Confused and a little intrigued, I threw on a woolen robe over my cotton tunic. I tied my hair in a yellow scarf, but my father made me take it off and replace it with a black one that would not reflect the moonlight and draw attention to my presence. We tiptoed through the house, past my mother’s bedroom, where I could hear her snoring steadily.
I felt a sudden rush of excitement as we stepped out into the cold night. I knew that all this secrecy had something to do with my new status, and I was eager to unravel the mystery.
My father, wrapped in dark blue robes, his mouth covered by a strand of loose cloth from his brown turban, led me through the abandoned streets of Mecca. Normally there would be at least a few citizens sleeping in bunks outside their doors, as was the custom during the summer months when the cooling winds helped ease the raging heat that made sleeping indoors unbearable. But tonight was unusually cold and everyone was indoors.

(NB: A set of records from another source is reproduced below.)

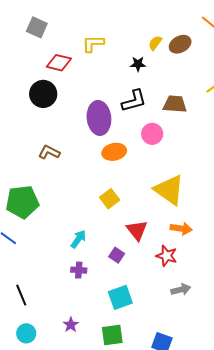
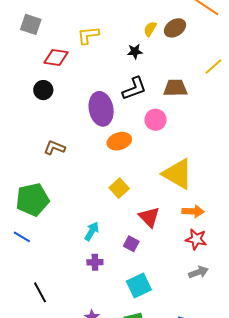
black circle: (43, 94) -> (43, 90), size x0.7
red star: (167, 256) -> (196, 239), moved

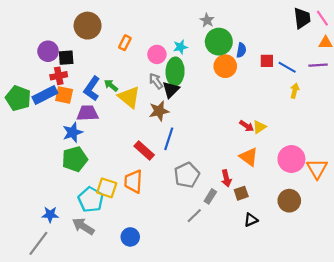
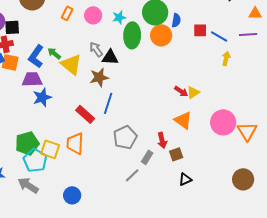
pink circle: (157, 54) -> (93, 15), moved
green ellipse: (175, 72) -> (132, 35), moved
black triangle: (171, 90) -> (110, 57), turned 48
blue star: (73, 132) -> (42, 97), moved
green pentagon: (75, 159) -> (27, 143), moved
brown circle: (289, 201) -> (243, 179), moved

I could see the air steam from my breath, and the chill only worsened as we left the city behind and crossed into the moonlit hills. I began to feel a tug of fear. What was this all about? Where was my father taking me in the dead of the night? For a moment, I had a terrible vision of Abraham leading his son into the wilderness in order to sacrifice him to God. I loved Allah and I loved my father, but I did not think that I could surrender willingly to the knife as the boy had.